TKDD Special Issue SIGKDD 2009

This Special Issue includes four articles selected from the papers accepted in the ACM SIGKDD 2009 conference. The annual ACM SIGKDD conference is a leading international forum for data mining researchers and practitioners from academia, industry, and government to share their research results, explore new ideas, and exchange experiences. This selection of articles covers significant research advances both on fundamental data mining problems such as classification, statistical learning, anomaly detection, and privacy preserving analysis as well as in important emerging application areas such as healthcare record management, market targeting, social networks, and Web analysis. The first article by Ye Chen, Dmitry Pavlov, and John F. Canny is entitled “Behavioral Targeting: The Art of Scaling Up Simple Algorithms.” This article introduces a MapReduce statistical learning algorithm for behaviortargeting analysis that leverages historical data to select the most relevant ads for users. The proposed method achieves optimal parallelism, linear time complexity with highly efficient in-memory caching scheme, and data structure for sparse representation. The second article, entitled “Centralized and Distributed Anonymization for High-dimensional Healthcare Data,” is authored by Noman Mohammed, Benjamin C. M. Fung, Patrick C. K. Hung, and Cheuk-Kwong Lee. This article addresses the privacy concerns which arise from sharing patient’s health care records.
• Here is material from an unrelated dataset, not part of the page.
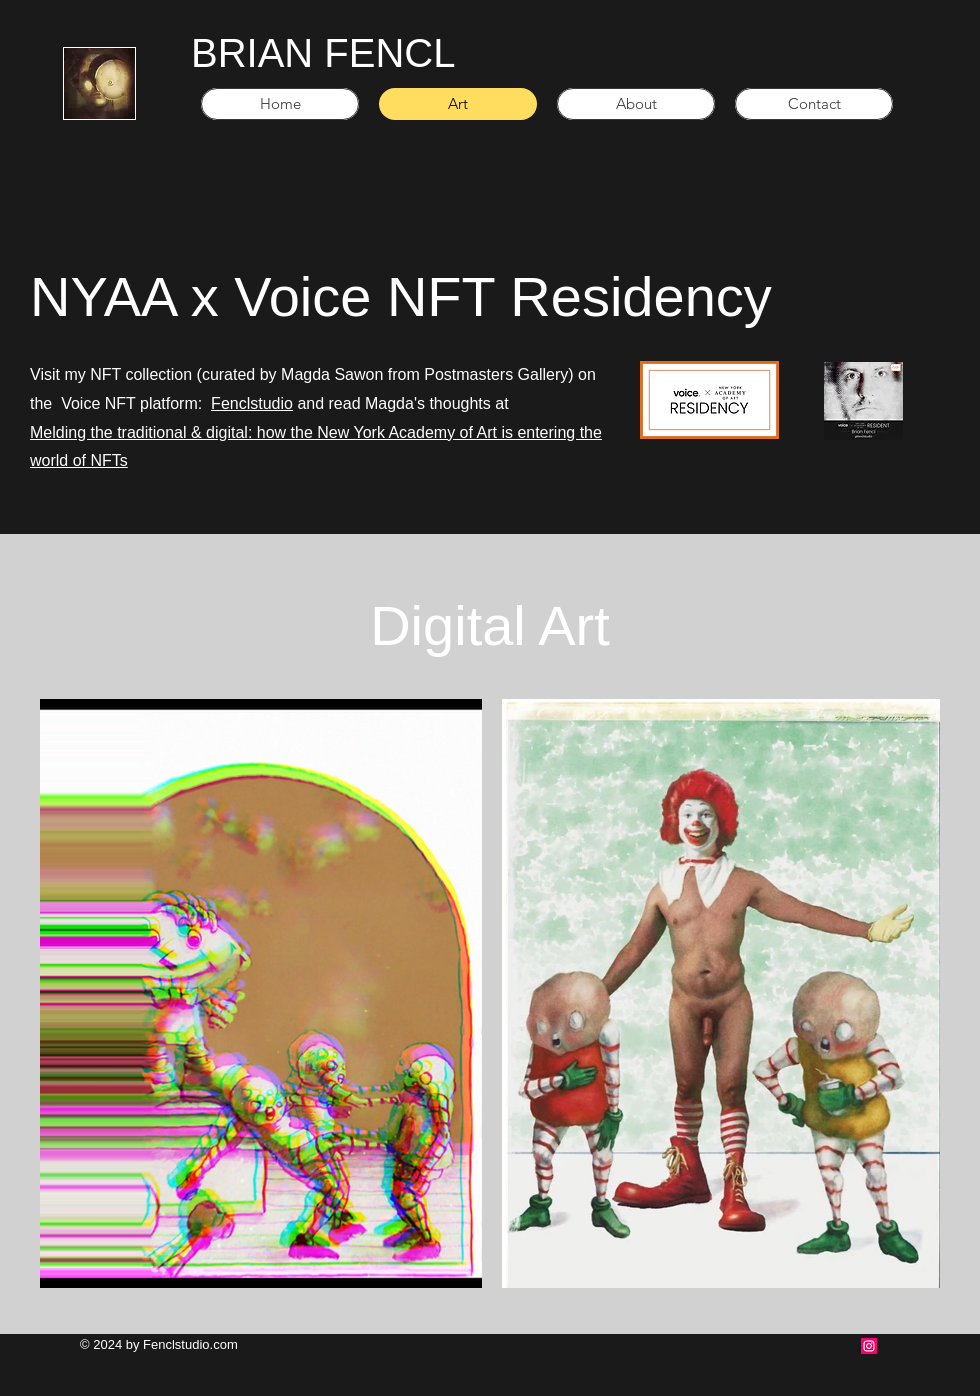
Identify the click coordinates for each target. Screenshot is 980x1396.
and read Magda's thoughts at (401, 403)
A scalable privacy model and anonymization algorithm is proposed which is able to preserve essential information for analysis. Chao Liu, Fan Guo, and Christos Faloutsos tackle the challenge of estimating the relevance of documents from petabyte-scale log in their article entitled “Bayesian Browsing Model: Exact Inference of Document Relevance from Petabyte-Scale Data.” A Bayesian browsing model is proposed to do exact inference with only one pass of the data and is fully parallelizable. In the fourth article, entitled “A Model-Agnostic Framework for Fast Spatial Anomaly Detection,” Mingxi Wu, Chris Jermaine, Sanjay Ranka, Xiuyao Song, and John Gums propose a generic framework for conducting likelihood ratio tests over rectangular regions that exhibit anomalous behaviors in a large sparse matrix and ranking these regions by the LRT statistics. Efficient pruning techniques are developed to deliver significant speedup.